* [What is needed]: Take the entries below and retype them exactly.

--- Dataset extract Enclosed Below ---

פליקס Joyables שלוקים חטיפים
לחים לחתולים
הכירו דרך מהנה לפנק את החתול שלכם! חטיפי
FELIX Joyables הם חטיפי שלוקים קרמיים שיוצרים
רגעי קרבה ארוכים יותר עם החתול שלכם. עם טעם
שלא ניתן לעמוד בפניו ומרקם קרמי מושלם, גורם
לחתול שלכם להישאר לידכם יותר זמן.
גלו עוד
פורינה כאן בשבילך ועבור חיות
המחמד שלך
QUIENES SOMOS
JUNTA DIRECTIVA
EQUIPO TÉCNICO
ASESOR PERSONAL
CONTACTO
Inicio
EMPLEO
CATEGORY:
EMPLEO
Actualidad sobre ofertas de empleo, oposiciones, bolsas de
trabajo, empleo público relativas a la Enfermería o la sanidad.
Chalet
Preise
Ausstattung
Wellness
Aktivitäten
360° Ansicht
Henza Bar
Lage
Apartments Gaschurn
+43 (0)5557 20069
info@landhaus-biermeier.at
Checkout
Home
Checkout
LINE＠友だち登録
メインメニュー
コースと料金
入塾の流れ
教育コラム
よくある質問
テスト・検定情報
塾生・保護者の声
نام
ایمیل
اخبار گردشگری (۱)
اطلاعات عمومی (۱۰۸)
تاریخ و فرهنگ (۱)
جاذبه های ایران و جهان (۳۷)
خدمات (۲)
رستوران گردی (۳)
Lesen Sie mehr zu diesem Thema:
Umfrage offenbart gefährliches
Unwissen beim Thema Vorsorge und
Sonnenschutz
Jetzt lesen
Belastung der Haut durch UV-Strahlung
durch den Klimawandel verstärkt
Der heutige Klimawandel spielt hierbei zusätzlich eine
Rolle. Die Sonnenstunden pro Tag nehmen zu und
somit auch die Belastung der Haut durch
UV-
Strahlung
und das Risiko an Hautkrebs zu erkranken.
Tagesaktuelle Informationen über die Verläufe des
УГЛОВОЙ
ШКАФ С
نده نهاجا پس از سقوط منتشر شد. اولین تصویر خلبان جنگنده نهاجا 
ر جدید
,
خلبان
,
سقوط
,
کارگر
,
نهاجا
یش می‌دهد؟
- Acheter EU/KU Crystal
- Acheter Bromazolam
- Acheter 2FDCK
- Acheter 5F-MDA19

--- End of Enclosed Dataset extract ---

* [Task result]:
פליקס Joyables שלוקים חטיפים
לחים לחתולים
הכירו דרך מהנה לפנק את החתול שלכם! חטיפי
FELIX Joyables הם חטיפי שלוקים קרמיים שיוצרים
רגעי קרבה ארוכים יותר עם החתול שלכם. עם טעם
שלא ניתן לעמוד בפניו ומרקם קרמי מושלם, גורם
לחתול שלכם להישאר לידכם יותר זמן.
גלו עוד
פורינה כאן בשבילך ועבור חיות
המחמד שלך
QUIENES SOMOS
JUNTA DIRECTIVA
EQUIPO TÉCNICO
ASESOR PERSONAL
CONTACTO
Inicio
EMPLEO
CATEGORY:
EMPLEO
Actualidad sobre ofertas de empleo, oposiciones, bolsas de
trabajo, empleo público relativas a la Enfermería o la sanidad.
Chalet
Preise
Ausstattung
Wellness
Aktivitäten
360° Ansicht
Henza Bar
Lage
Apartments Gaschurn
+43 (0)5557 20069
info@landhaus-biermeier.at
Checkout
Home
Checkout
LINE＠友だち登録
メインメニュー
コースと料金
入塾の流れ
教育コラム
よくある質問
テスト・検定情報
塾生・保護者の声
نام
ایمیل
اخبار گردشگری (۱)
اطلاعات عمومی (۱۰۸)
تاریخ و فرهنگ (۱)
جاذبه های ایران و جهان (۳۷)
خدمات (۲)
رستوران گردی (۳)
Lesen Sie mehr zu diesem Thema:
Umfrage offenbart gefährliches
Unwissen beim Thema Vorsorge und
Sonnenschutz
Jetzt lesen
Belastung der Haut durch UV-Strahlung
durch den Klimawandel verstärkt
Der heutige Klimawandel spielt hierbei zusätzlich eine
Rolle. Die Sonnenstunden pro Tag nehmen zu und
somit auch die Belastung der Haut durch
UV-
Strahlung
und das Risiko an Hautkrebs zu erkranken.
Tagesaktuelle Informationen über die Verläufe des
УГЛОВОЙ
ШКАФ С
نده نهاجا پس از سقوط منتشر شد. اولین تصویر خلبان جنگنده نهاجا 
ر جدید
,
خلبان
,
سقوط
,
کارگر
,
نهاجا
یش می‌دهد؟
- Acheter EU/KU Crystal
- Acheter Bromazolam
- Acheter 2FDCK
- Acheter 5F-MDA19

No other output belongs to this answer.